Looking around at the grown men wearing “Friar Tuck” head pieces at this weekend’s Denver Broncos game at Invesco Field at Mile High made me take significant pause. The phenomena that is rookie third string quarterback, Tim Tebow is truly a fascinating one. A simple Google search on starting Denver quarterback, Kyle Orton produces just under a half-million results. While this is a significant number of pages to view, the same search on Tebow produces four times as many results. Take a moment to ponder this. A third string quarter back on an average NFL team is getting four times the press that the starter is getting.

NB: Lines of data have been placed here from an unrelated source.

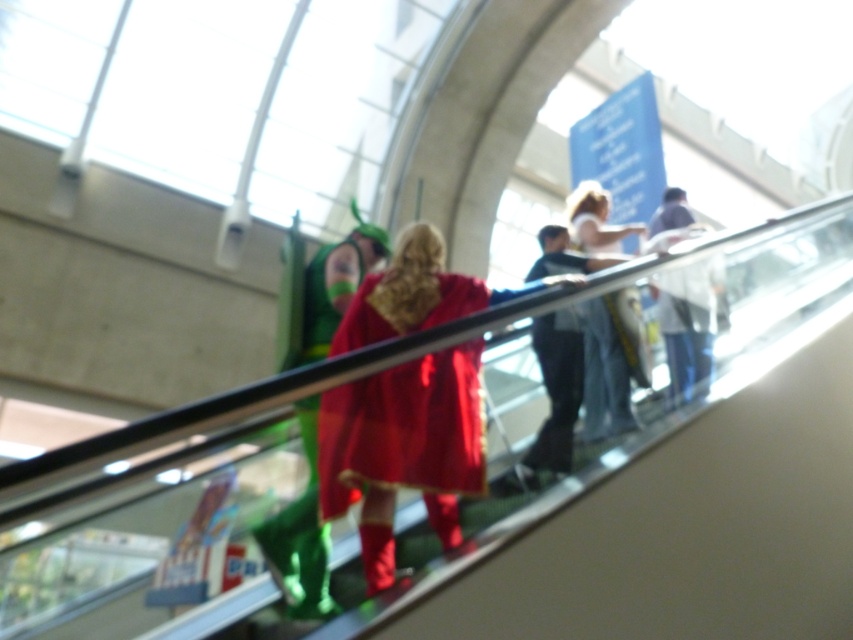 Question: Is velvet red cape at center thinner than denim jeans at center?

Choices:
 (A) no
 (B) yes

Answer: (B)

Question: Can you confirm if velvet red cape at center is positioned above denim jeans at center?

Choices:
 (A) no
 (B) yes

Answer: (A)

Question: Can you confirm if velvet red cape at center is bigger than denim jeans at center?

Choices:
 (A) yes
 (B) no

Answer: (B)

Question: Which point appears closest to the camera in this image?

Choices:
 (A) (587, 221)
 (B) (439, 289)

Answer: (B) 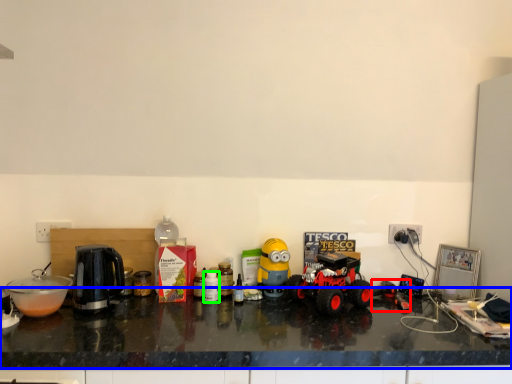 Question: Which object is the farthest from toy (highlighted by a red box)? Choose among these: countertop (highlighted by a blue box) or bottle (highlighted by a green box).

Choices:
 (A) countertop
 (B) bottle

Answer: (B) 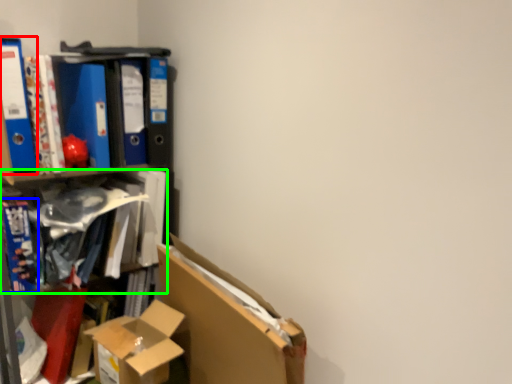 Question: Based on their relative distances, which object is farther from paperback book (highlighted by a red box)? Choose from book (highlighted by a blue box) and book (highlighted by a green box).

Choices:
 (A) book
 (B) book

Answer: (B) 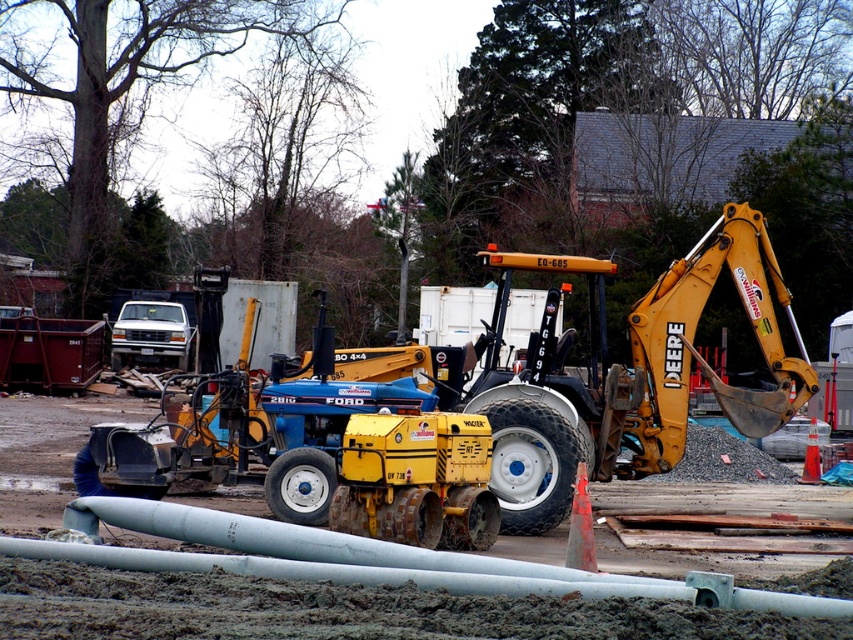 Question: Does yellow rubber tractor at center appear on the right side of yellow metal excavator at center right?

Choices:
 (A) no
 (B) yes

Answer: (A)

Question: Can you confirm if yellow rubber tractor at center is smaller than yellow metal excavator at center right?

Choices:
 (A) yes
 (B) no

Answer: (B)

Question: Which of the following is the farthest from the observer?

Choices:
 (A) yellow rubber tractor at center
 (B) yellow metal excavator at center right

Answer: (B)

Question: Can you confirm if yellow rubber tractor at center is smaller than yellow metal excavator at center right?

Choices:
 (A) no
 (B) yes

Answer: (A)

Denver moved well up in the draft to take Tebow in the first round of the 2010 NFL draft to take a quarterback that most NFL pundits had as the fourth best quarterback available in the draft. Many lampooned the Broncos for taking this player far earlier than his projected draft position and positioned the team as being open to ridicule or being modern day prophets. Right now, from a purely marketing perspective, the Denver franchise is looking like the big winners in this debate. The Jacksonville Jaguars should be kicking themselves for missing out on this new national treasure that has become the Cult of Tim Tebow. He is a Florida boy whose popularity would only be greater if he were representing one of the local teams. The Jaguars who are struggling financially to keep their franchise afloat could have sold tons of more tickets along with the massive merchandise and perhaps saved a city destined to lose their team.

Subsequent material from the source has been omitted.